Pour les politiciens, le calcul est simple : offrir des espaces de stationnement abordables leur donne des votes. Dans ma ville d'origine de Zagreb, il y a des populistes au pouvoir. En tant que résident du centre-ville, vous pouvez stationner votre tas de tôle à côté du parlement pour 15 $. Par mois. Pendant des années, je me suis plaint du coût du stationnement, mais j'ai ensuite compris que je devais me la fermer.

Si le coût du stationnement était soumis aux forces du marché, le calcul serait simple.

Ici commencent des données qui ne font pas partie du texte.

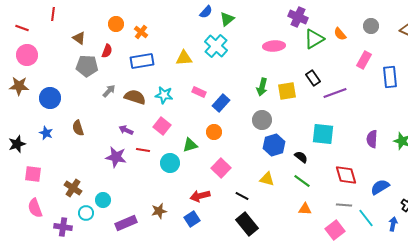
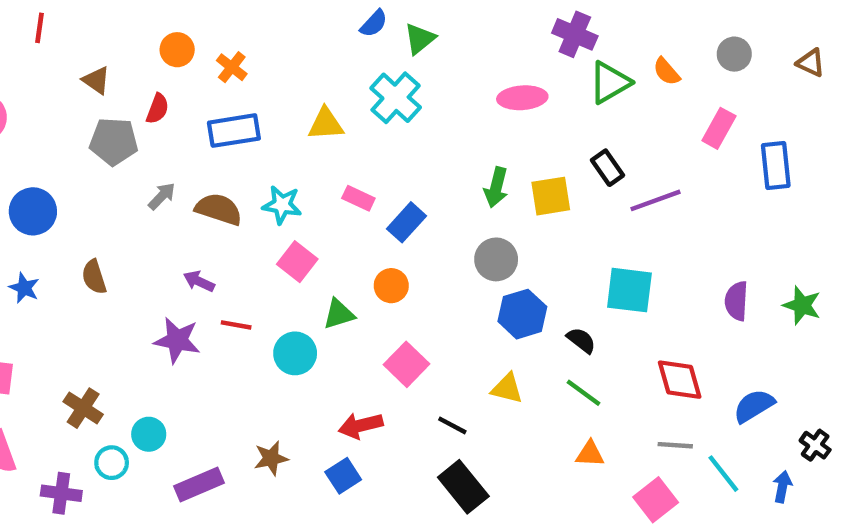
pink square: (162, 126) -> (297, 262), moved

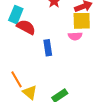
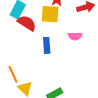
yellow square: (82, 21) -> (50, 14), moved

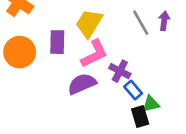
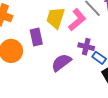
pink L-shape: (94, 54) -> (77, 20), moved

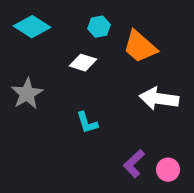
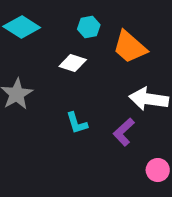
purple L-shape: (134, 164) -> (124, 132), moved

Les autos partagées passent moins de temps stationnées et on paye le coût du stationnement avec les autres utilisateurs. Avec les autos privées, chacun paye grosso modo 500 $ par mois pour le stationnement.

Mais un maire qui voudrait adopter un coût de stationnement soumis au marché serait foutu à la porte. Peut-être que le vrai vilain de l'histoire n'est en fin de compte pas le politicien, mais ce cher citoyen.

L'avenir du transport urbain pourrait être électrique et reposer sur les autos partagées autonomes. Les services d'autopartage et de de taxi sont déjà omniprésents. On peut même convertir son propre véhicule en auto partagée pour 99 $ avec un produit comme le Getaround Connect. Avec de nouvelles lois qui favoriseraient l'autopartage, on ne dilapiderait plus autant de fonds publics pour le stationnement, on vivrait dans des villes plus agréables et on profiterait d'un système de transport urbain plus efficace, sans grands investissements.

Mais pour y arriver, il faut un changement de mentalité. Si vous êtes en faveur, parlez-en.